I have a basic understanding of how bash splits a line into arguments for a program, and enough to avoid problems with arguments containing spaces, but I would like to go that extra step and understand what is happening and why. Most guides tell you what do to, but not why it works. Some examples might help to explain...
I'll be using this short Python script to dump argument lists:
#!/usr/bin/env python
import sys
print sys.argv[1:]
Let's call it "dumpargs". (You could write it in C or even bash, but Python is concise enough and I don't want to confuse matters by contending with an extra layer of bash interpreting and expanding strings.)
First of all, some easy examples:
$ dumpargs foo bar baz
['foo', 'bar', 'baz']
$ dumpargs "foo bar" baz
['foo bar', 'baz']
Okay, great. We can use quotes to pass an argument that contains spaces by wrapping the quotes around it. But we're not restricted to putting the quotes on the outside of the argument. What if we put them in the middle?
$ dumpargs foo" "bar
['foo bar']
$ dumpargs foo" "bar" "baz xyzzy
['foo bar baz', 'xyzzy']
Okay, cool. I think this demonstrates that the quotes just modify how the spaces are interpreted. Spaces occurring between double quotes aren't argument separators. The unquoted spaces become separators, the quoted spaces become genuine spaces and the quotes evaporate.
What about arrays?
$ xs=(one two "buckle my shoe")
$ dumpargs ${xs[*]}
['one', 'two', 'buckle', 'my', 'shoe']
$ dumpargs ${xs[@]}
['one', 'two', 'buckle', 'my', 'shoe']
$ dumpargs "${xs[*]}"
['one two buckle my shoe']
$ dumpargs "${xs[@]}"
['one', 'two', 'buckle my shoe']
Clearly the last of the four is most generally useful, and most likely what we want to use in places where our array represents, say, a list of filenames. The others all confuse the spaces in "buckle my shoe"

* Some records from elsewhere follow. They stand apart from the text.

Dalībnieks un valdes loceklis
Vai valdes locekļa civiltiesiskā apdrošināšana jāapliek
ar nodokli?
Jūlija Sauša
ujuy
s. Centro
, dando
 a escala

with the separators between array elements. But what is it actually doing? It looks like it's composed of a variable expansion and a quoting operation. Is it? Or does bash just use special treatment for the case when it sees double quotes immediately surrounding an array expansion?
Here are some more examples to try to test what's going on:
$ xs=(one two "buckle my shoe")
$ dumpargs "${xs[@]} stop"
['one', 'two', 'buckle my shoe stop']
$ dumpargs "${xs[@]} and ${xs[@]}"
['one', 'two', 'buckle my shoe and one', 'two', 'buckle my shoe']

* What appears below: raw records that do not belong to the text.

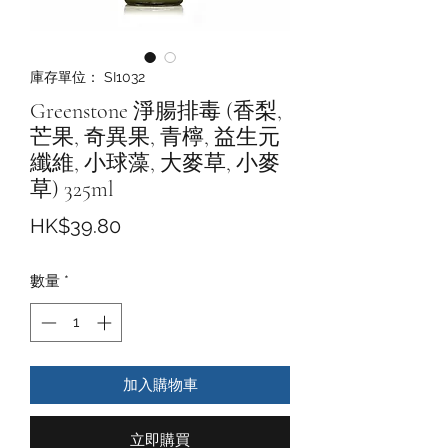
庫存單位： SI1032
Greenstone 淨腸排毒 (香梨,
芒果, 奇異果, 青檸, 益生元
纖維, 小球藻, 大麥草, 小麥
草) 325ml
價
HK$39.80
格
數量
*
加入購物車
立即購買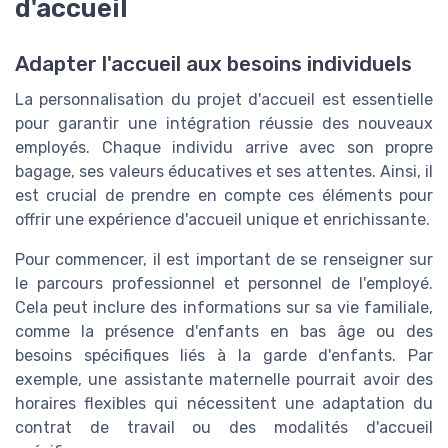
d'accueil
Adapter l'accueil aux besoins individuels
La personnalisation du projet d'accueil est essentielle
pour garantir une intégration réussie des nouveaux
employés. Chaque individu arrive avec son propre
bagage, ses valeurs éducatives et ses attentes. Ainsi, il
est crucial de prendre en compte ces éléments pour
offrir une expérience d'accueil unique et enrichissante.
Pour commencer, il est important de se renseigner sur
le parcours professionnel et personnel de l'employé.
Cela peut inclure des informations sur sa vie familiale,
comme la présence d'enfants en bas âge ou des
besoins spécifiques liés à la garde d'enfants. Par
exemple, une assistante maternelle pourrait avoir des
horaires flexibles qui nécessitent une adaptation du
contrat de travail ou des modalités d'accueil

I think this shows at least that it isn't simply special-cased for a pair of quotes directly around an array expansion. The array expansion produces some kind of string-like output, and the quotes affect how that string-like thing is converted into a sequence of arguments. But it's not just a plain string, because it has two distinct kinds of space-like thing in it. It has some sort of "argument separator characters" than will go on to become argument separators regardless of quotes, but it also has "honest to goodness spaces" that won't become argument separators if they are surrounded by quotes. In contrast, ${xs[*]}
outputs a regular string with only "honest to goodness spaces" and no special "argument separator characters".
Is that a good way to understand it? Is there a better way to understand how and when bash renders an array into a sequence of characters and how and when it splits apart arguments?